Friday, April 29, 2011

Amazon EC2 outage


Amazon cloud glitch knocks out popular websites - Server outage hits sites Reddit, Quora and Foursquare hard, Computerworld, Thursday April 21st, 2011. The article describes the impact of a major three day outage in one of Amazon's Elastic Compute Cloud (EC2) data centers on prominent social networking companies and their services.

The screen shot from the Amazon Service Health Dashboard shows the extent and duration of the failure and the following note that appeared on the dashboard page gives an initial description of the failure:

8:54 AM PDT We’d like to provide additional color on what were working on right now (please note that we always know more and understand issues better after we fully recover and dive deep into the post mortem). A networking event early this morning triggered a large amount of re-mirroring of EBS volumes in US-EAST-1. This re-mirroring created a shortage of capacity in one of the US-EAST-1 Availability Zones, which impacted new EBS volume creation as well as the pace with which we could re-mirror and recover affected EBS volumes. Additionally, one of our internal control planes for EBS has become inundated such that it’s difficult to create new EBS volumes and EBS backed instances. We are working as quickly as possible to add capacity to that one Availability Zone to speed up the re-mirroring, and working to restore the control plane issue. We’re starting to see progress on these efforts, but are not there yet. We will continue to provide updates when we have them.

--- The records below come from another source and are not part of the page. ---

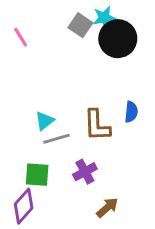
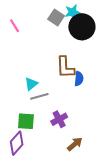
blue semicircle: (131, 112) -> (79, 79), moved
brown L-shape: (97, 125) -> (65, 67), moved

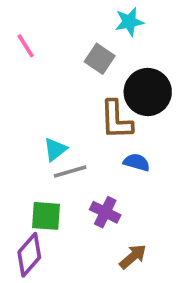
gray square: (56, 17) -> (100, 59), moved
black circle: (82, 27) -> (148, 92), moved
blue semicircle: (79, 79) -> (137, 162), moved, turned -80
purple cross: (59, 119) -> (105, 212), turned -35

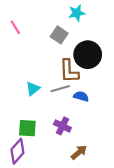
gray line: (70, 172) -> (60, 89), moved

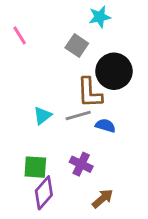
purple diamond: (17, 151) -> (44, 193), moved

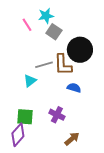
cyan star: (100, 17) -> (46, 16), moved
pink line: (20, 35) -> (27, 25), moved
gray line: (78, 116) -> (44, 65), moved
purple diamond: (44, 193) -> (18, 135), moved

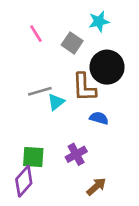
cyan star: (46, 16) -> (99, 21), moved
gray line: (44, 65) -> (40, 91), moved
cyan triangle: (30, 81) -> (56, 102), moved
purple cross: (57, 115) -> (76, 154), turned 35

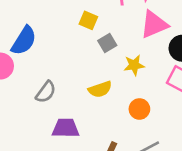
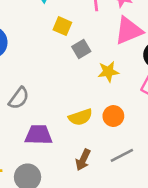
yellow semicircle: (100, 89) -> (80, 117), moved

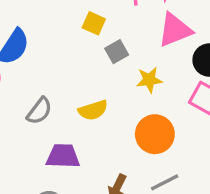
orange circle: (113, 116) -> (155, 134), size x1.5
yellow semicircle: (80, 117) -> (93, 110), moved

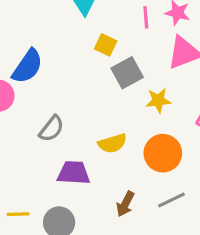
gray square: (117, 52) -> (127, 73), size x1.4
yellow semicircle: (93, 110) -> (112, 143), moved

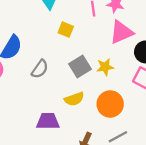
gray square: (127, 73) -> (80, 67), moved
gray semicircle: (52, 129) -> (40, 69), moved

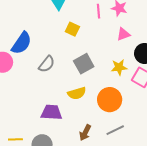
pink triangle: (121, 32) -> (123, 34), size x0.6
yellow star: (105, 67) -> (119, 67), moved

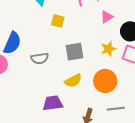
gray semicircle: (47, 64) -> (40, 58), turned 54
gray square: (84, 64) -> (75, 52), turned 30
gray line: (115, 130) -> (116, 109), turned 30

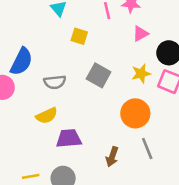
gray square: (75, 52) -> (99, 75), turned 36
yellow semicircle: (73, 81) -> (47, 116), moved
gray line: (116, 109) -> (147, 149), turned 72

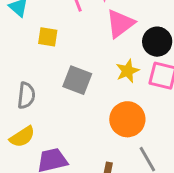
pink triangle: (140, 34) -> (120, 23), size x1.5
gray semicircle: (55, 82) -> (26, 95), turned -70

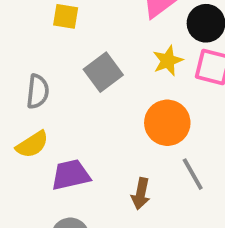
gray square: (77, 80) -> (103, 72), turned 32

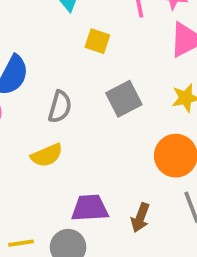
purple trapezoid: (71, 175) -> (90, 208), moved

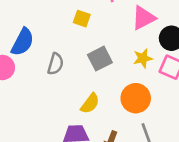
yellow semicircle: (47, 155) -> (90, 103), moved, turned -30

A detailed postmortem, Summary of the Amazon EC2 and Amazon RDS Service Disruption in the US East Region, was published on April 29.

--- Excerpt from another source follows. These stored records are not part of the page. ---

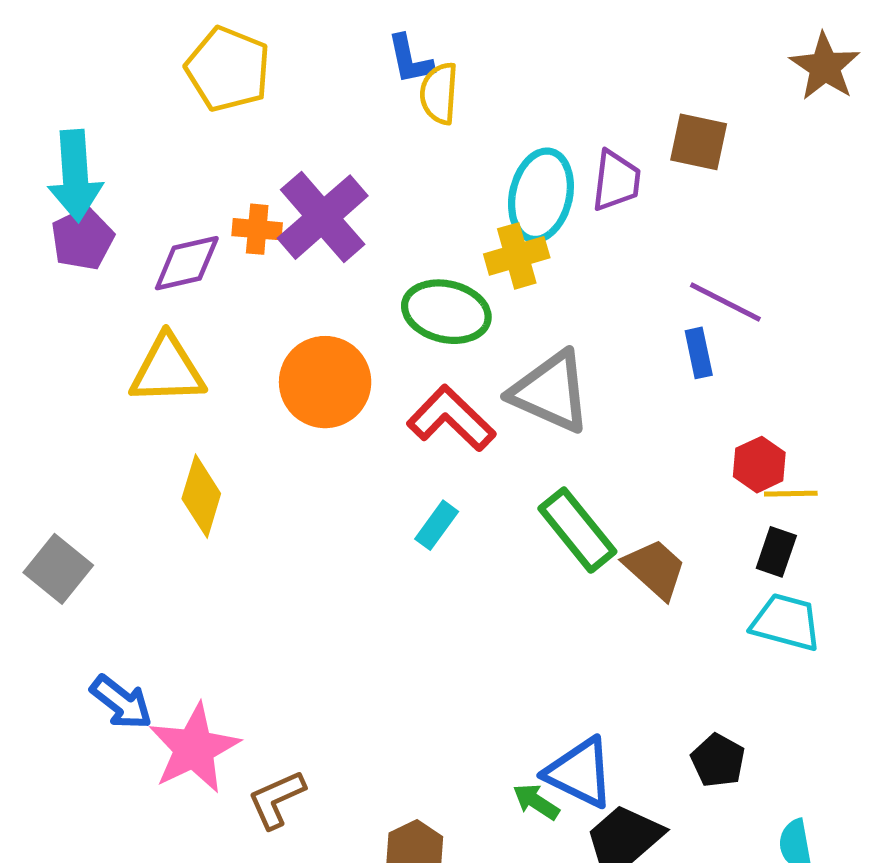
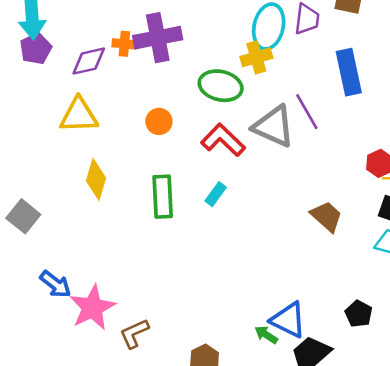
purple cross: (323, 217) -> (158, 38), turned 30
purple line: (725, 302) -> (307, 112), moved, turned 33
blue rectangle: (699, 353) -> (349, 72), moved, size x1.8
orange circle: (325, 382) -> (159, 121), size x0.6
green rectangle: (577, 530) -> (163, 197), moved, turned 36

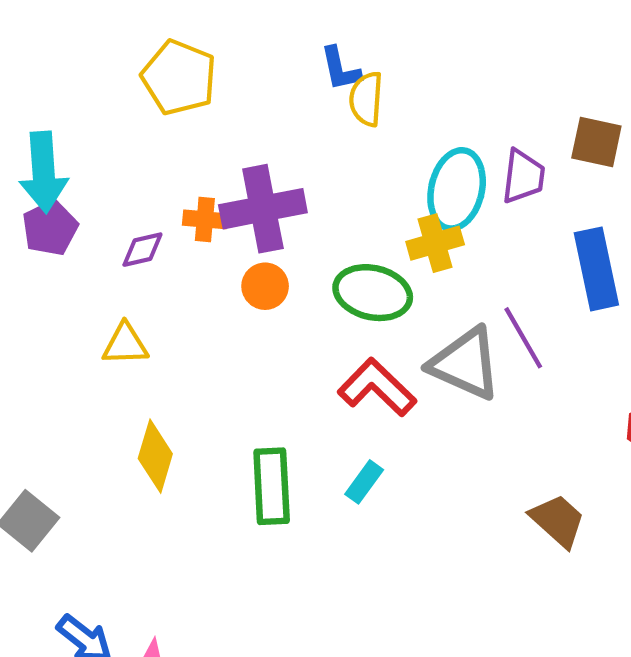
purple diamond: (89, 61) -> (142, 250), size x0.7
yellow triangle: (79, 115) -> (125, 344), size x0.7
orange circle: (159, 121) -> (265, 286), moved

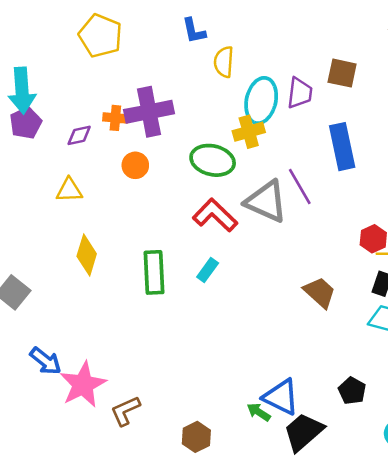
yellow semicircle: (366, 99) -> (224, 62), moved
orange circle: (265, 286) -> (135, 165), moved

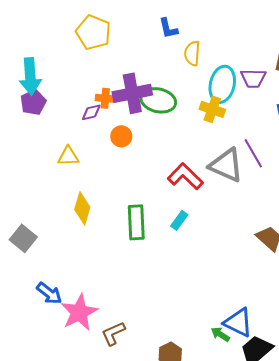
purple trapezoid: (300, 93) -> (253, 78), turned 84
yellow cross: (249, 132) -> (212, 109), turned 35
purple diamond: (79, 135) -> (91, 112), moved
green ellipse: (213, 160) -> (158, 100), moved

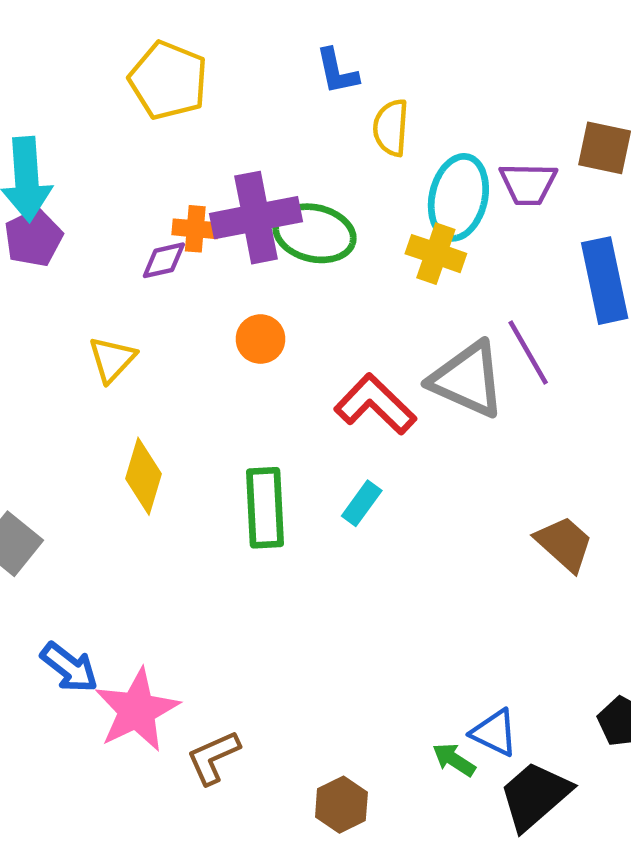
orange circle: (121, 136) -> (261, 339), moved
yellow triangle: (68, 156) -> (112, 359), turned -45
blue triangle: (238, 322) -> (494, 733), size x0.7

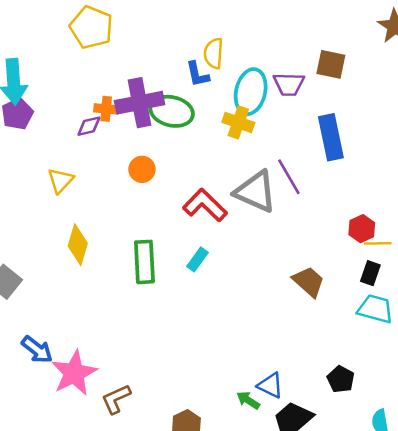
blue L-shape: (337, 71) -> (198, 74), moved

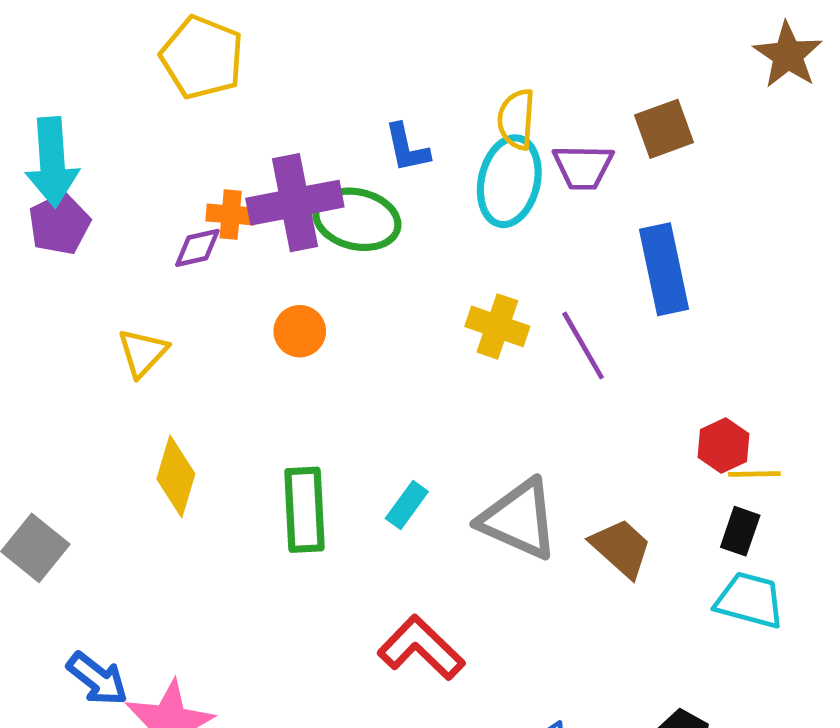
yellow semicircle: (214, 53) -> (516, 119), moved
brown square: (331, 64) -> (664, 129), turned -32
yellow cross: (238, 122) -> (497, 326), moved
gray triangle: (256, 192) -> (519, 519), moved
red L-shape: (205, 205) -> (421, 648), moved

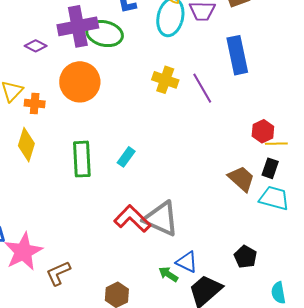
orange cross: (231, 215) -> (35, 104), moved
purple diamond: (197, 248) -> (36, 46), turned 40
orange circle: (300, 331) -> (80, 82), size x1.8
gray triangle: (519, 519) -> (161, 219), moved
brown trapezoid: (621, 548) -> (241, 179), moved

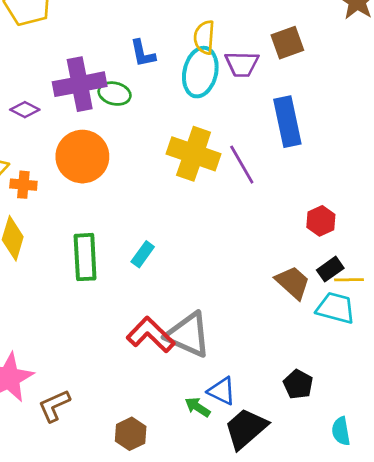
green ellipse: (105, 34) -> (115, 94), size x0.7
yellow cross: (165, 80) -> (194, 154), size x1.5
yellow line: (276, 144) -> (349, 280), moved
black rectangle: (270, 168) -> (330, 269), turned 36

The failure in this case resulted from interaction between the network and the Elastic Block Store (EBS) storage service. An initial network configuration error resulted in a loss of network capacity that caused the storage service to start replicating volumes, further overloading the network and causing additional disrupted the storage service. A brown out of the network affected not just storage and compute services, but also the control functions needed to recover.

The Amazon failure demonstrates the tight coupling between network, storage and servers in converged cloud environments. Networked storage in particular dramatically increases network loads and must be closely managed in order to avoid congestion.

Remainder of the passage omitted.